# YOUR TASK
From the data underneath, reproduce exactly the stretch that begins at the line with "Institutional capacity" and ends after the line with "Summer 2025".

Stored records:
******************************

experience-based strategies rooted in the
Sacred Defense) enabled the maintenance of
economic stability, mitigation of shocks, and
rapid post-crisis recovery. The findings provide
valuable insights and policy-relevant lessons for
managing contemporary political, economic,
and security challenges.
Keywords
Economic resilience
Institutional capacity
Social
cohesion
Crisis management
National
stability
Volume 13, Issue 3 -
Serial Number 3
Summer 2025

******************************

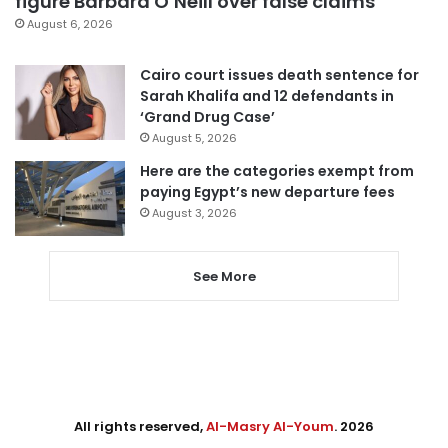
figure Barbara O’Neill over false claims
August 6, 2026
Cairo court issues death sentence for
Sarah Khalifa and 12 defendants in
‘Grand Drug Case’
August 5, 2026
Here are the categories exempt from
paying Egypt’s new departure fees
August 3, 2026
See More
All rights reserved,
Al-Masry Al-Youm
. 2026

******************************

# ANSWER SECTION
Institutional capacity
Social
cohesion
Crisis management
National
stability
Volume 13, Issue 3 -
Serial Number 3
Summer 2025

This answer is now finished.